Percorrevo a piedi le strade all’ombra dei palazzi dalle pesanti architetture barocche, grigie e gialle, tutta la città era grigia e gialla e ocra ed era fatta di stretti vicoli e angoli incerti e retri dei cortili pieni di polvere. Ma quel giorno ogni cosa appariva smagliante per la pioggia. I contorni delle fontane e dei parapetti in pietra si stagliavano nitidi e lucidi apparivano i ciottoli quadrati: la pioggia cadeva fitta e lavava ogni piccolo canale, ogni interstizio, ogni angolo buio, mentre la luce del cielo bianco di nuvole e luminoso si rifletteva e si specchiava su ogni superficie.
E in mezzo scorreva il fiume, ampio e maestoso, già molto alto. Mi affacciavo al parapetto e notavo le acque salire di livello sempre di più, agitate da piccole onde; acque scure e forse fredde che si alzavano in fretta nascondendo le file di pietre. Mi accorsi presto che non sarei più riuscita a raggiungere la mia meta, a casa mi avrebbero atteso per un tempo indeterminato. Improvviso e inopportuno, un tafferuglio tra uomini mi distrasse e mi costrinse a nascondermi in un androne, perchè in verità si trattava di una vera e propria sparatoria: le pallottole volavano a tagliare l’aria già affilata dalla frescura. Con me altri si ripararono nell’androne. Preoccupati ci affacciavamo sulla strada e le pallottole sfrecciavano quasi sfiorandoci.

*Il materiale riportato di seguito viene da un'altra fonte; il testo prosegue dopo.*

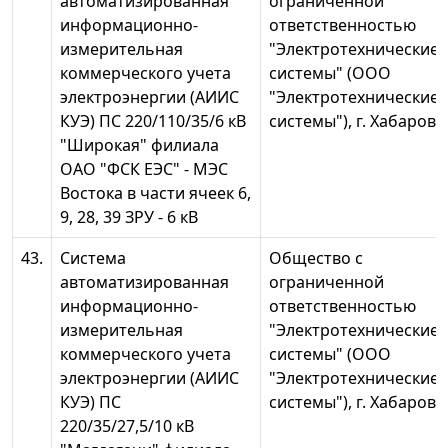
автоматизированная
ограниченной
информационно-
ответственностью
измерительная
"Электротехнические
коммерческого учета
системы" (ООО
электроэнергии (АИИС
"Электротехнические
КУЭ) ПС 220/110/35/6 кВ
системы"), г. Хабаровс
"Широкая" филиала
ОАО "ФСК ЕЭС" - МЭС
Востока в части ячеек 6,
9, 28, 39 ЗРУ - 6 кВ
43.
Система
Общество с
автоматизированная
ограниченной
информационно-
ответственностью
измерительная
"Электротехнические
коммерческого учета
системы" (ООО
электроэнергии (АИИС
"Электротехнические
КУЭ) ПС
системы"), г. Хабаровс
220/35/27,5/10 кВ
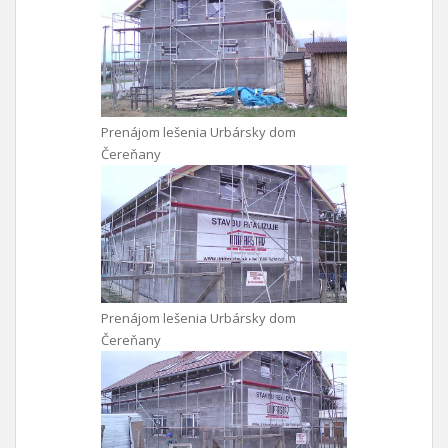
Prenájom lešenia Urbársky dom
Čereňany
Prenájom lešenia Urbársky dom
Čereňany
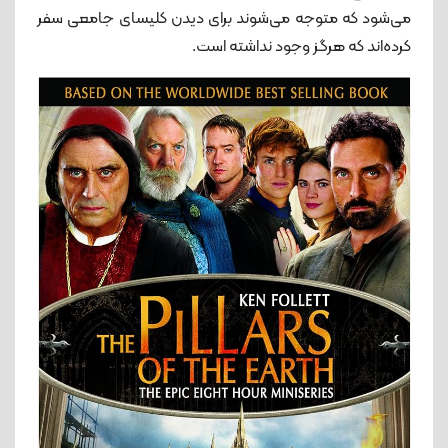
می‌شود که متوجه می‌شوند برای دیدن کلیسای جامعی سفر
کرده‌اند که هرگز وجود نداشته است.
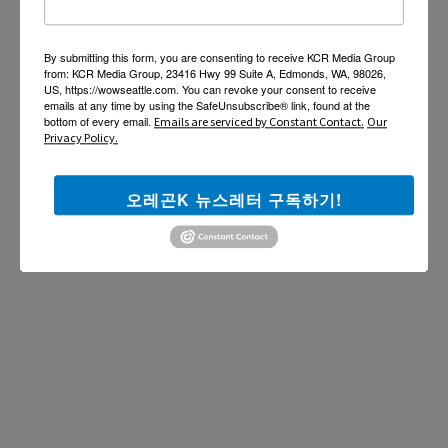
By submitting this form, you are consenting to receive KCR Media Group
from: KCR Media Group, 23416 Hwy 99 Suite A, Edmonds, WA, 98026,
US, https://wowseattle.com. You can revoke your consent to receive
emails at any time by using the SafeUnsubscribe® link, found at the
bottom of every email.
Emails are serviced by Constant Contact.
Our
Privacy Policy.
오레곤K 뉴스레터 구독하기!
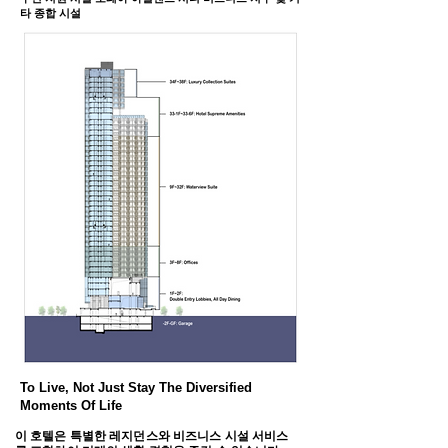
타 종합 시설
To Live, Not Just Stay The Diversified
Moments Of Life
이 호텔은 특별한 레지던스와 비즈니스 시설 서비스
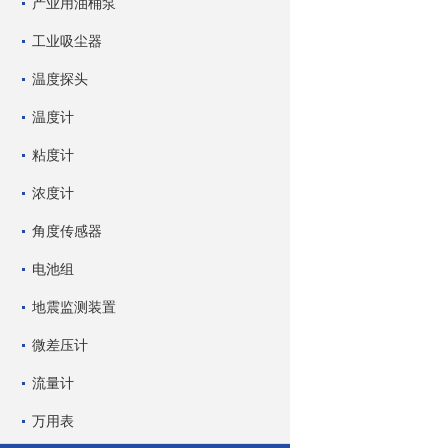
产业用油桶泵
工业吸尘器
温度探头
温度计
粘度计
浓度计
角度传感器
电池组
地震监测装置
微差压计
流量计
万用表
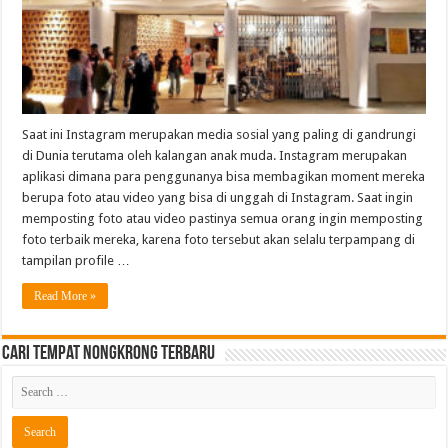
Saat ini Instagram merupakan media sosial yang paling di gandrungi
di Dunia terutama oleh kalangan anak muda. Instagram merupakan
aplikasi dimana para penggunanya bisa membagikan moment mereka
berupa foto atau video yang bisa di unggah di Instagram. Saat ingin
memposting foto atau video pastinya semua orang ingin memposting
foto terbaik mereka, karena foto tersebut akan selalu terpampang di
tampilan profile …
Read More »
Cari Tempat Nongkrong Terbaru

Ma ormai l’acqua aveva superato il bordo e sommergeva la riva. Le piccole increspature della superficie divennero una grande liscia e placida onda che varcava l’argine e copriva il piano stradale, i bordi del parapetto e s’infilava inesorabile tra i palazzi. Forse non sarebbe cresciuta ancora molto, ma lo era già abbastanza da avvolgere il terreno calpestato dai passi di chi fuggiva e si riparava in zone più alte. Faceva paura, ma non avrebbe ucciso. Era dolce. Avrebbe avvolto, bagnato, intriso persino le pietre. Ogni cosa sarebbe rimasta al suo posto, ma lavata, abbaracciata da quell’acqua scura e buona.